▶ Aim of the exercise: Return all the records, each one exactly as given.

▶ Provided entries:
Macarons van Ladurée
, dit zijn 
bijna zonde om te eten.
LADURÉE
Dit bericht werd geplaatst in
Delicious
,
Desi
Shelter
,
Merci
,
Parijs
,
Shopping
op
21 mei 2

▶ Output:
Macarons van Ladurée
, dit zijn 
bijna zonde om te eten.
LADURÉE
Dit bericht werd geplaatst in
Delicious
,
Desi
Shelter
,
Merci
,
Parijs
,
Shopping
op
21 mei 2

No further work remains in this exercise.